I remember one of my attending physicians in residency sharing a similar thought at the end of a night shift. We had some complex decision making and when it ended I asked “so, does this patient have to be admitted?” His answer was “it is the end of a night shift and this is where we are going to make mistakes. There are enough things here to warrant an admission, let’s consult the medicine team to see the patient’’. It may sound like a sloughing of responsibility or passing the buck, but it is actually quite insightful. Recognizing when we are prone to make errors and knowing that those errors carry large consequences for our patients, my attending physician’s advice was to act conservatively and consult a second party to help with management.

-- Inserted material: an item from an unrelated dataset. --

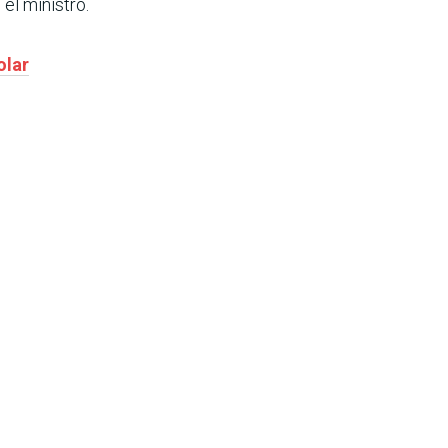
el ministro.
olar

It is also helpful to understand that the consultants may be in a similar position, at the 20th hour of a 24 hour call, exhausted, sleep deprived, and similarly decision fatigued. So, if their response is not what you are expecting, you should investigate further. Afterall, they are only human as well. We all get tired.
- Croskerry, P. (2014). ED cognition: Any decision by anyone at any time. Canadian Journal of Emergency Medicine, 16(1), 13-19.
- Avoiding Common Errors in the Emergency Department By Amal Mattu, Arjun S. Chanmugam, Stuart P. Swadron, Carrie Tibbles, Dale Woolridge, Lisa Marcucci
- Kovacs, G. and Croskerry, P. (1999), Clinical Decision Making: An Emergency Medicine Perspective. Academic Emergency Medicine, 6: 947-952.
- Oto B. When thinking is hard: managing decision fatigue. EMS World. 2012;41(5):46-50.